■ **Brief**
Going through the data below, copy out each line where the word "commentaire" shows up.
================================
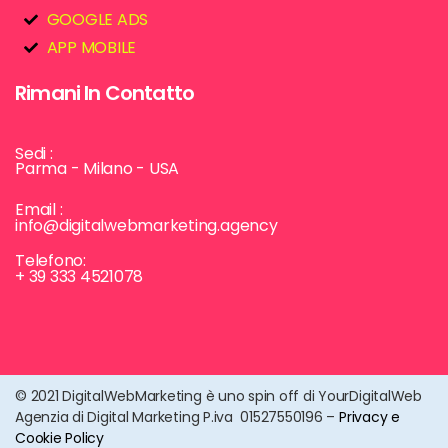
GOOGLE ADS
APP MOBILE
Rimani In Contatto
Sedi :
Parma - Milano - USA
Email :
info@digitalwebmarketing.agency
Telefono:
+ 39 333 4521078
© 2021 DigitalWebMarketing è uno spin off di YourDigitalWeb
Agenzia di Digital Marketing P.iva 01527550196 –
Privacy e
Cookie Policy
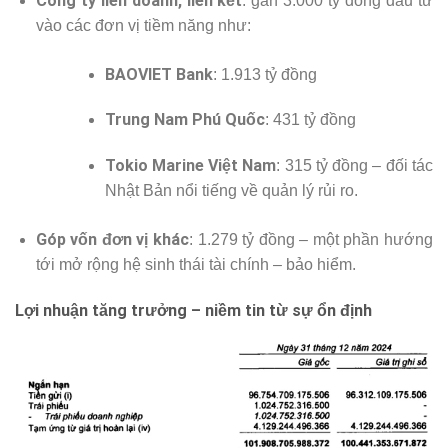
Công ty liên doanh, liên kết
: gần 3.000 tỷ đồng đầu tư
vào các đơn vị tiềm năng như:
BAOVIET Bank
: 1.913 tỷ đồng
Trung Nam Phú Quốc
: 431 tỷ đồng
Tokio Marine Việt Nam
: 315 tỷ đồng – đối tác
Nhật Bản nổi tiếng về quản lý rủi ro.
Góp vốn đơn vị khác
: 1.279 tỷ đồng – một phần hướng
tới mở rộng hệ sinh thái tài chính – bảo hiểm.
Lợi nhuận tăng trưởng – niềm tin từ sự ổn định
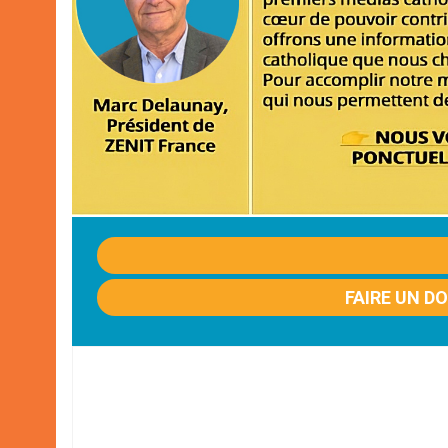
FAIRE UN D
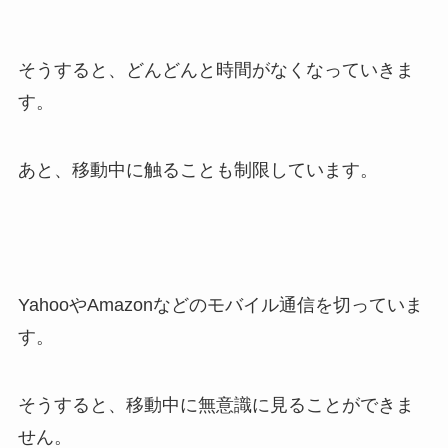
そうすると、どんどんと時間がなくなっていきま
す。
あと、移動中に触ることも制限しています。
YahooやAmazonなどのモバイル通信を切っていま
す。
そうすると、移動中に無意識に見ることができま
せん。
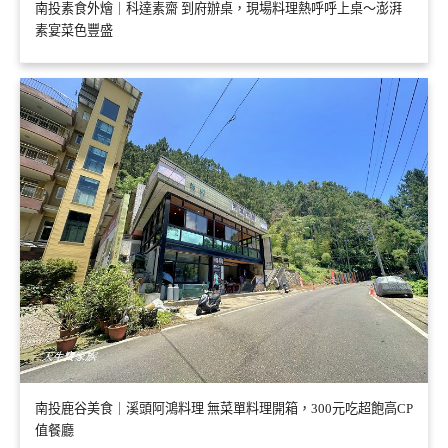
南投素食外燴｜科達素齋 到府辦桌，現場料理熱呼呼上桌～澎湃
素宴菜色豐盛
南投鹿谷美食｜溪頭阿鴻料理 無菜單料理開箱，300元吃超飽高CP
值餐廳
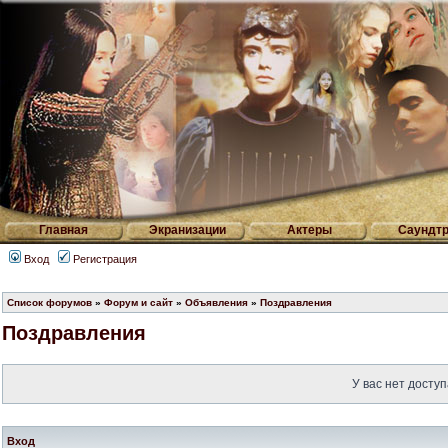
Главная
Экранизации
Актеры
Саундтр
Вход
Регистрация
Список форумов
»
Форум и сайт
»
Объявления
»
Поздравления
Поздравления
У вас нет доступ
Вход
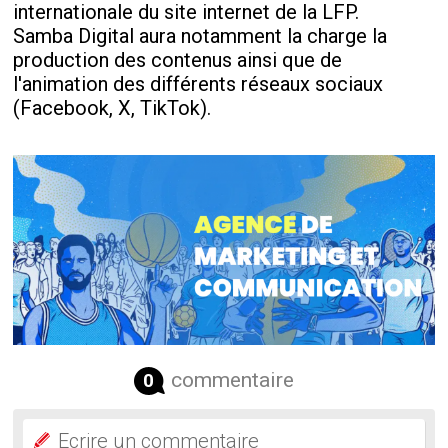
internationale du site internet de la LFP.
Samba Digital aura notamment la charge la
production des contenus ainsi que de
l'animation des différents réseaux sociaux
(Facebook, X, TikTok).
commentaire
0
Ecrire un commentaire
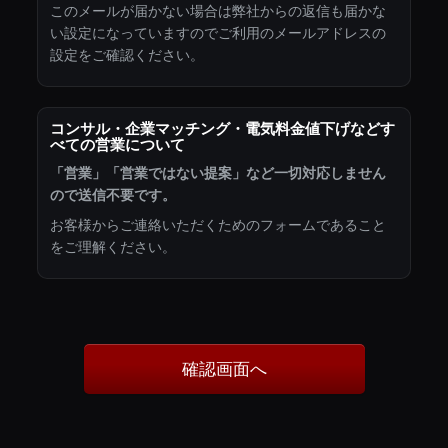
このメールが届かない場合は弊社からの返信も届かな
い設定になっていますのでご利用のメールアドレスの
設定をご確認ください。
コンサル・企業マッチング・電気料金値下げなどす
べての営業について
「営業」「営業ではない提案」など一切対応しません
ので送信不要です。
お客様からご連絡いただくためのフォームであること
をご理解ください。
確認画面へ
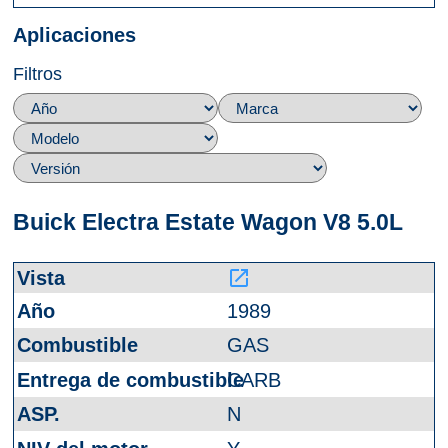
Aplicaciones
Filtros
Buick Electra Estate Wagon V8 5.0L
launch
1989
GAS
CARB
N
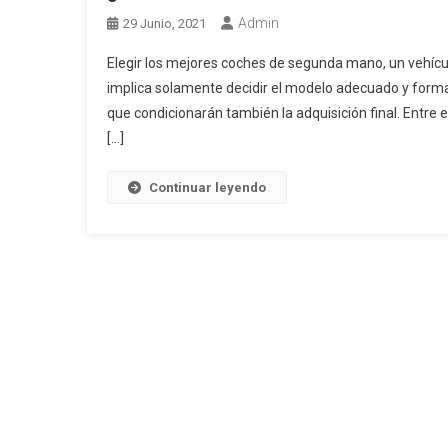
Admin
29 Junio, 2021
Elegir los mejores coches de segunda mano, un vehículo
implica solamente decidir el modelo adecuado y form
que condicionarán también la adquisición final. Entre 
[…]
Continuar leyendo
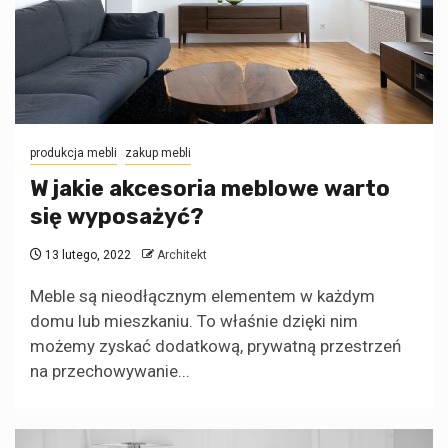
produkcja mebli
zakup mebli
W jakie akcesoria meblowe warto
się wyposażyć?
13 lutego, 2022
Architekt
Meble są nieodłącznym elementem w każdym
domu lub mieszkaniu. To właśnie dzięki nim
możemy zyskać dodatkową, prywatną przestrzeń
na przechowywanie...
================================
■ **Reply to the exercise**
commentaire
Ecrire un commentaire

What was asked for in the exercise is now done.